Notice the continuation of blue and yellow in the curtains and awnings. Originally, the center of the house was completely open and these curtains provided shade and protection from the elements. It was glassed in for preservation in the 1980s.The stucco has a pink tint with the local grey stone providing an accent. I love the texture of this stone and the little pockets provide places for greenery to sprout; Probably not the best for preservation but great for effect.The entry is flanked by more urns and statuary and these great copper sconces; the green is striking against the pink hued stucco.While the design remains Italian, lots of the details and the name itself remain true to Deering's original Spanish intentions; Spanish galleons are seen throughout, like this one below at the entrance.The court is flanked by 2 triumphal arches, which make a great backdrop for photoshoots!The stucco of the surrounding court walls is a coral pink color, much stronger than the house's light pink hue.The Beaux-arts influence is evident by the site lines, everything aligns!

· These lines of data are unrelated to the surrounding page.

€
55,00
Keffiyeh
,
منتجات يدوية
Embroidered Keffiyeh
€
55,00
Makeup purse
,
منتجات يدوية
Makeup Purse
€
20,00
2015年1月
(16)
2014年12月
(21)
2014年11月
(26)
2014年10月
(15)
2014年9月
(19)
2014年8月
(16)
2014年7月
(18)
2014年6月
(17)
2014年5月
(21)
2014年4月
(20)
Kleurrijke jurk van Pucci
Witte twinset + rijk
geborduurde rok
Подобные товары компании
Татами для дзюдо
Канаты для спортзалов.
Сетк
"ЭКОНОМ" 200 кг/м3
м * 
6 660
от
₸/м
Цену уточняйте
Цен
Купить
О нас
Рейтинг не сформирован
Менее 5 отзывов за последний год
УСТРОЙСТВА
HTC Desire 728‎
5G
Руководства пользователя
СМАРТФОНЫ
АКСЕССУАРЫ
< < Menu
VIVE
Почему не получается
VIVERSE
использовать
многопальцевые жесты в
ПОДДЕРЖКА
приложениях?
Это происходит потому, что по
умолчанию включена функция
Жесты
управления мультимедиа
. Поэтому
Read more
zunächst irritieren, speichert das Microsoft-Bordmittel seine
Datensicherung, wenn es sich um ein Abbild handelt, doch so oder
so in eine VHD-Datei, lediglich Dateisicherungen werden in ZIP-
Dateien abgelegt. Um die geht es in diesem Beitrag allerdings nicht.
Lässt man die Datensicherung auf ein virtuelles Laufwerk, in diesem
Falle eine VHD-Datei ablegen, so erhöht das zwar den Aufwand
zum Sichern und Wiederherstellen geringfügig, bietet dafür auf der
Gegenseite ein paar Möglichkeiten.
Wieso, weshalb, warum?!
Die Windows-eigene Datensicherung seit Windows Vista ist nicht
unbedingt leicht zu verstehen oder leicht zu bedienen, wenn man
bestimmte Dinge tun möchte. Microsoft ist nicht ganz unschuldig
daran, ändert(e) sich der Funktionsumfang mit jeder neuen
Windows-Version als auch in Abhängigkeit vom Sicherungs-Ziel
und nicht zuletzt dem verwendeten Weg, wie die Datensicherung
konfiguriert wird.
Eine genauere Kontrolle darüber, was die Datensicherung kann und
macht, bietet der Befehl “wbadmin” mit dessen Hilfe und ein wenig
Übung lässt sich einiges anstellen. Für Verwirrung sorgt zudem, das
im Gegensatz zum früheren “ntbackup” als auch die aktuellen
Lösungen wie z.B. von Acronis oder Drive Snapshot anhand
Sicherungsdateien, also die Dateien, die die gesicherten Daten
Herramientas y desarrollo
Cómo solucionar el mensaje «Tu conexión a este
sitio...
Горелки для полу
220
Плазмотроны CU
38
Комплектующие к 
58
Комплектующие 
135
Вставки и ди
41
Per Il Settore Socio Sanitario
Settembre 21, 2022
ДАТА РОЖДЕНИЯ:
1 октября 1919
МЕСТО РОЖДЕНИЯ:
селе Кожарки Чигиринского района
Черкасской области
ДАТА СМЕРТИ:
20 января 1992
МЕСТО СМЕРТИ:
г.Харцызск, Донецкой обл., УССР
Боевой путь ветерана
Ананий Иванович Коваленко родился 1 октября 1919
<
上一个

Below we are looking through the arches and central court.Chalfin designed the house to appear as it had evolved and changed over generations of an Italian family. The house was to seem to have been added onto as time progressed and these baroque arches would have been 'later additions' style wise.Chalfin however, was not the architect of the house but more of an owner's representative and design director. He worked closely with Deering on the design, even traveling with him throughout Europe scoping out precedents and, much like at San Simeon, buying architectural 'salvage' to use and copy in the estate.The architect they chose was Francis Burrall Hoffman, who was unceremoniously dismissed after the bulk of the main house was complete, with Landscape architect Diego Suarez (who had studied in Italy) designing the gardens (even if Chalfin later took credit!). To the side of the house are the servants entrance and maintenance sheds, which this time are in a beautiful yellow stucco. These are the entry for visitors today into the main gardens which we'll see soon, I promise!As a non sequitur, I loved seeing a true 'Florida door' (louvered wood door) in use in Florida as my old apartment here in DC used them as entry to our apartments!